Peter> When you get the warning, you are declaring a new special and therefore
will
Peter> not be affecting existing definitions. Things will behave as they had. When
Peter> you DON'T get the warning, you may be setting a special defined elsewhere,
Peter> and thing might not behave the same anymore.
Peter> I don't think newbies are going to follow that line of reasoning.
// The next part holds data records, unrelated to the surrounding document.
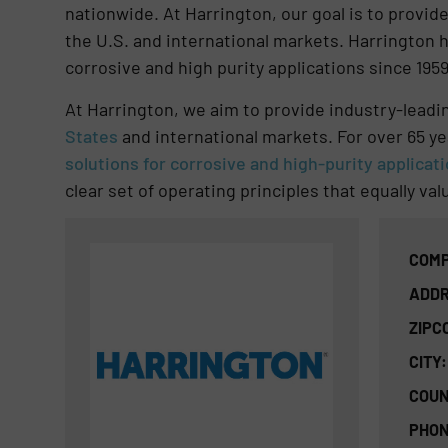
nationwide. At Harrington, our goal is to provi
the U.S. and international markets. Harrington h
corrosive and high purity applications since 1959
At Harrington, we aim to provide industry-lead
States
and international markets. For over 65 ye
solutions for corrosive and high-purity applicat
clear set of operating principles that equally v
COMP
ADDR
ZIPC
CITY:
COUN
PHON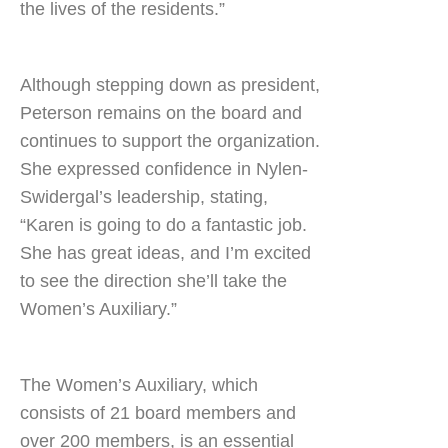
the lives of the residents.”
Although stepping down as president,
Peterson remains on the board and
continues to support the organization.
She expressed confidence in Nylen-
Swidergal’s leadership, stating,
“Karen is going to do a fantastic job.
She has great ideas, and I’m excited
to see the direction she’ll take the
Women’s Auxiliary.”
The Women’s Auxiliary, which
consists of 21 board members and
over 200 members, is an essential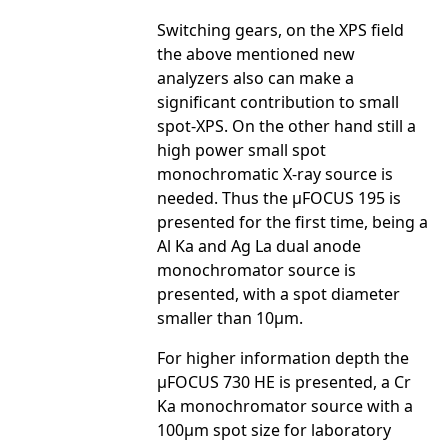
Switching gears, on the XPS field
the above mentioned new
analyzers also can make a
significant contribution to small
spot-XPS. On the other hand still a
high power small spot
monochromatic X-ray source is
needed. Thus the µFOCUS 195 is
presented for the first time, being a
Al Ka and Ag La dual anode
monochromator source is
presented, with a spot diameter
smaller than 10µm.
For higher information depth the
µFOCUS 730 HE is presented, a Cr
Ka monochromator source with a
100µm spot size for laboratory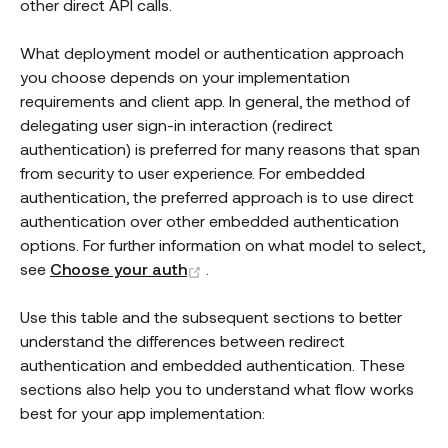
other direct API calls.
What deployment model or authentication approach
you choose depends on your implementation
requirements and client app. In general, the method of
delegating user sign-in interaction (redirect
authentication) is preferred for many reasons that span
from security to user experience. For embedded
authentication, the preferred approach is to use direct
authentication over other embedded authentication
options. For further information on what model to select,
(opens new window)
see
Choose your auth
.
Use this table and the subsequent sections to better
understand the differences between redirect
authentication and embedded authentication. These
sections also help you to understand what flow works
best for your app implementation: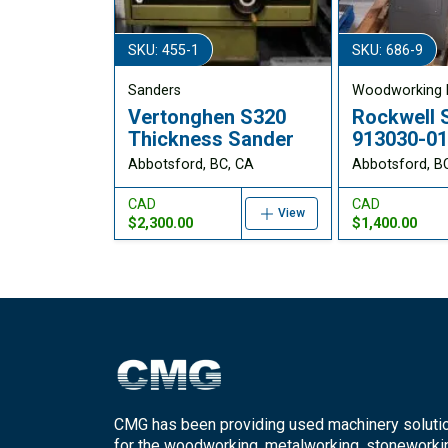
SKU: 455-1
SKU: 686-9
Sanders
Woodworking 
Vertonghen S320
Rockwell 
Thickness Sander
913030-0
Abbotsford, BC, CA
Abbotsford, B
CAD
CAD
View
$2,300.00
$1,400.00
CMG has been providing used machinery soluti
for the woodworking, metalworking, stoneworki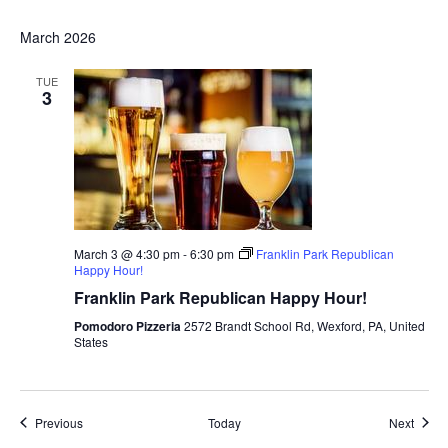
March 2026
TUE
3
March 3 @ 4:30 pm
-
6:30 pm
Franklin Park Republican
Happy Hour!
Franklin Park Republican Happy Hour!
Pomodoro Pizzeria
2572 Brandt School Rd, Wexford, PA, United
States
Events
Event
Previous
Today
Next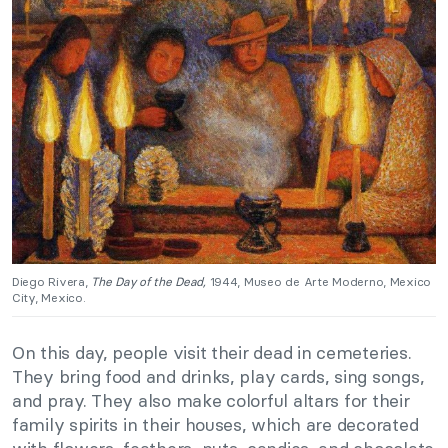
Diego Rivera,
The Day of the Dead,
1944, Museo de Arte Moderno, Mexico
City, Mexico.
On this day, people visit their dead in cemeteries.
They bring food and drinks, play cards, sing songs,
and pray. They also make colorful altars for their
family spirits in their houses, which are decorated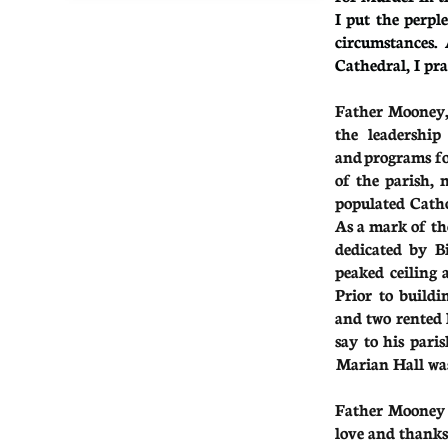
I put the perpl
circumstances.
Cathedral, I pr
Father Mooney, 
the leadership
and programs fo
of the parish,
populated Catho
As a mark of th
dedicated by B
peaked ceiling 
Prior to build
and two rented 
say
to
his pari
Marian Hall was
Father Mooney r
love and thanks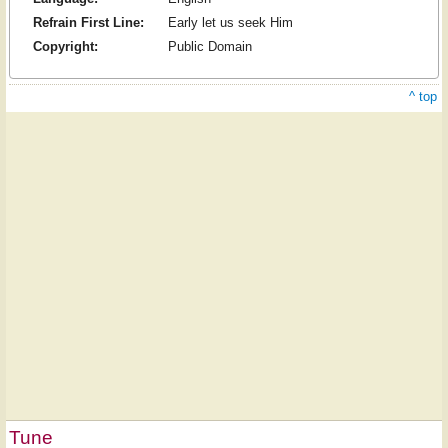
Refrain First Line:
Early let us seek Him
Copyright:
Public Domain
^ top
Tune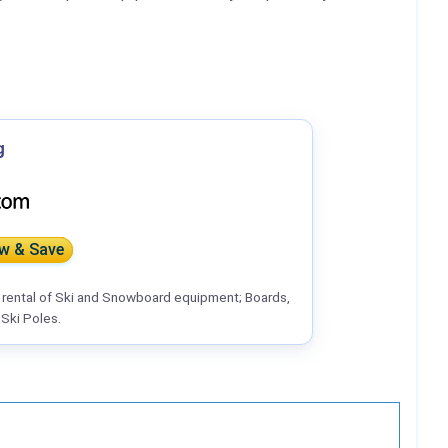
g
w & Save
r rental of Ski and Snowboard equipment; Boards,
Ski Poles.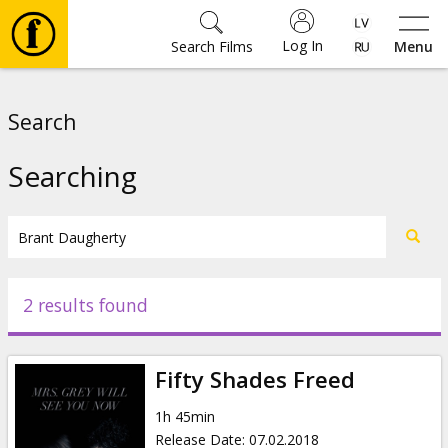
Log In
Search Films
Menu
Movies
Search
🎵
Searching
Tickets
Culture
2 results found
Events
Fifty Shades Freed
News
1h 45min
Release Date
:
07.02.2018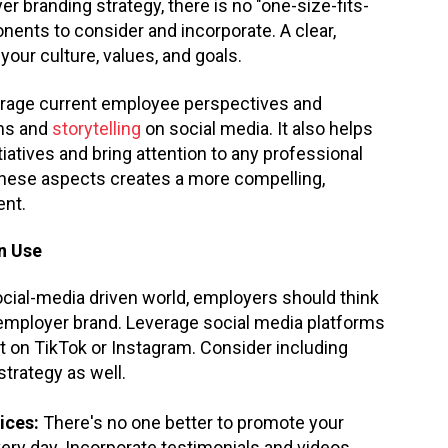
r branding strategy, there is no "one-size-fits-
nents to consider and incorporate. A clear,
our culture, values, and goals.
verage current employee perspectives and
ams and
storytelling
on social media. It also helps
itiatives and bring attention to any professional
 these aspects creates a more compelling,
ent.
n Use
ocial-media driven world, employers should think
employer brand. Leverage social media platforms
nt on TikTok or Instagram. Consider including
strategy as well.
ices:
There's no one better to promote your
very day. Incorporate testimonials and videos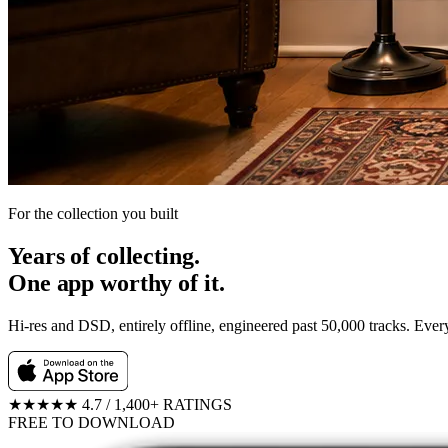
For the collection you built
Years of collecting.
One app worthy of it.
Hi-res and DSD, entirely offline, engineered past 50,000 tracks. Eve
★★★★★
4.7 / 1,400+ RATINGS
FREE TO DOWNLOAD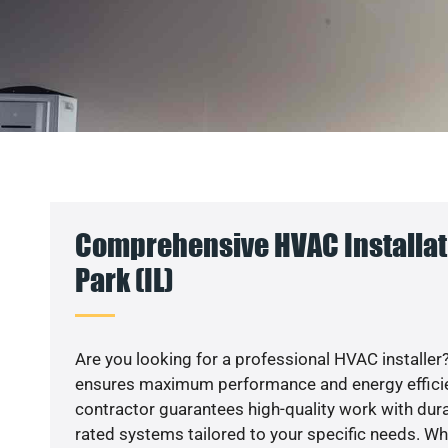
Comprehensive HVAC Installat
Park (IL)
Are you looking for a professional HVAC installer?
ensures maximum performance and energy efficienc
contractor guarantees high-quality work with dura
rated systems tailored to your specific needs. Whet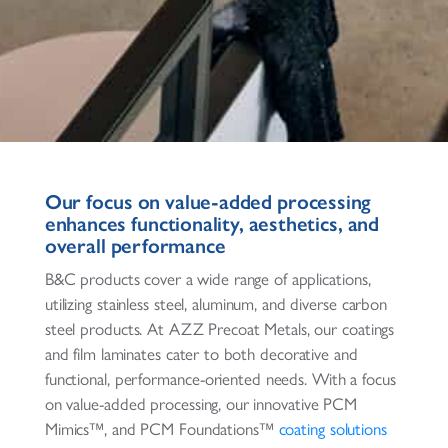
Our focus on value-added processing
enhances functionality, aesthetics, and
overall performance
B&C products cover a wide range of applications,
utilizing stainless steel, aluminum, and diverse carbon
steel products. At AZZ Precoat Metals, our coatings
and film laminates cater to both decorative and
functional, performance-oriented needs. With a focus
on value-added processing, our innovative PCM
Mimics™, and PCM Foundations™
coating solutions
More
likely,
Peter> when they see a warning, they are going to think they are doing something
Peter> wrong.
They did do something wrong. The variable has been declared special,
and they better know what they're doing. (I, however, set
*top-level-auto-declare* to T, and if I setf a variable at
top-level, I always use *'s around it. But then I just usually do a
defvar anyway.)
>> Anyway, those are my opinions.
Peter> my recent experience. -- I have discussed this with another
Peter> cmucl user who would also very much like to see cmucl
Peter> quieter out of the box.
I must be unusual. I've never usually desired to see less. The
warnings and notes have always been helpful to me. Oh well.
Peter> shocking, they might stick with it. If I were to come to
Peter> cmlcu from Java or Python I think I'd be bewildered. It was
Peter> pretty tough for me just coming from
I'd think they be bewildered anyway, without or without all the notes.
Peter> I'd be happy to contribute to the development of such a document, but I'd
like
Your contributions to such a document would be appreciated.